El auto había comenzado a arrancar —luego desaceleró y se detuvo cerca. Deandre no tenía intención de irse a casa. Bajó, se recargó contra el auto, encendió un cigarro y dejó que su mirada recorriera la fachada del edificio.
Su teléfono sonó.
«Señor, Melany tiene reservado un vuelo temprano a Eshea mañana», reportó la voz al otro lado.
Estaba intentando irse —ponerse fuera de su alcance de nuevo lo más rápido posible.
Una sonrisa leve y amarga se curvó en la comisura de sus labios. «Actualiza su asiento», dijo. «Y ponlo junto al mío.»
«Entendido, señor», llegó la respuesta inmediata.
En el hospital, Carlos por fin comenzó a reaccionar después de una larga y dolorosa noche, con su madre a su lado hasta que recuperó la consciencia.
Al ir recuperando la memoria, recordó el peso del hombre que lo había inmovilizado con una fuerza abrumadora.
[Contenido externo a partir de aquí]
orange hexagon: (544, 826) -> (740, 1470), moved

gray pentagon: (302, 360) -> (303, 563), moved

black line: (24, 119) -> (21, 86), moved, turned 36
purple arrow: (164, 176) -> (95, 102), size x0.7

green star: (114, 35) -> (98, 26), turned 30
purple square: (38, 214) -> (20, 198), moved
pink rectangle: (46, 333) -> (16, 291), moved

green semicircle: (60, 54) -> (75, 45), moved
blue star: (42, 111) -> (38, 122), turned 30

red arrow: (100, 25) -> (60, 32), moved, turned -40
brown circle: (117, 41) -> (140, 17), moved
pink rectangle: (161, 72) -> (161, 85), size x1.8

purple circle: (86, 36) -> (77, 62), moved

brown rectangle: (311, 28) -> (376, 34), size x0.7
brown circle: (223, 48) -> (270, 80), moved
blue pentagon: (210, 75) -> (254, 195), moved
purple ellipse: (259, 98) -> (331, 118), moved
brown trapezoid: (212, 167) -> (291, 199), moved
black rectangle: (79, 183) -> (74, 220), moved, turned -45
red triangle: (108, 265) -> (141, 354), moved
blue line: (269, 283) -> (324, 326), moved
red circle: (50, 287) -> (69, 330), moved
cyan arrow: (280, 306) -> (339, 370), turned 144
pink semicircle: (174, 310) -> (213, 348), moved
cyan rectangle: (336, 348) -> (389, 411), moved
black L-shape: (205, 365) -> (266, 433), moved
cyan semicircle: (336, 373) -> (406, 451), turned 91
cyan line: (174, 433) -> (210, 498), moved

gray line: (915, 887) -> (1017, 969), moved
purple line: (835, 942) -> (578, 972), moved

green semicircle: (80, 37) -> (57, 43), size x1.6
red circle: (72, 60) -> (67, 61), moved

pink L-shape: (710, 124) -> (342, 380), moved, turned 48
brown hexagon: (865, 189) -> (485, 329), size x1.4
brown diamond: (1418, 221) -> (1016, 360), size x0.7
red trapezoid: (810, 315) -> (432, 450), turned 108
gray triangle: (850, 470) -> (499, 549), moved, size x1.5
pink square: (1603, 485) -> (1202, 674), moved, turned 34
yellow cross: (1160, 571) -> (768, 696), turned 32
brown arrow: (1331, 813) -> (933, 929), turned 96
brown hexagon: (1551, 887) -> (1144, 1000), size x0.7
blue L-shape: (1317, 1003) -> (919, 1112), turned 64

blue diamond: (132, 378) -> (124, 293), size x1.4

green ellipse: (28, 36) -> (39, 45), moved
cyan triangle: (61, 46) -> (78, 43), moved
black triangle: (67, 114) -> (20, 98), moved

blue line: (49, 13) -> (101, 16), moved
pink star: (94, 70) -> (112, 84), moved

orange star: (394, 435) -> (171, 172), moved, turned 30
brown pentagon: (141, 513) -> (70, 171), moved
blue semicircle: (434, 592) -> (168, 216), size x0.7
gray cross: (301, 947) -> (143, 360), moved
A pesar de años de entrenamiento e incontables rivales, nunca había enfrentado unos ojos tan fríos y absolutos como aquellos. No era rabia ordinaria —era algo mucho más despiadado, como si Carlos en sí hubiera estado completamente fuera de consideración.
«Mamá», preguntó con voz todavía débil, «¿la policía ya identificó a ese hombre? ¿Qué planean hacer?»
«Su apellido es Owen», respondió su madre entre dientes. «Una figura importante, por lo que averigüé. ¿Desde cuándo el dinero excusa la violencia? Ya lo investigué —lo que hizo podría mandarlo a la cárcel por años. El abogado dice que podemos demandar por una compensación considerable. ¿Pensó que nos iba a dejar sin nada? Ya veremos quién acaba arruinado.»
Carlos escuchó en silencio, recostado.
Luego la puerta del hospital se abrió, y dos oficiales uniformados entraron.
«Señor Hilton», dijo el más alto, presentando su placa. «Somos de la delegación. Necesitamos verificar algunos detalles.»
La madre de Carlos se interpuso de inmediato. «Mi hijo apenas recuperó la consciencia —está así, ¿y quieren interrogarlo? ¿Qué hay de la persona que le hizo esto?»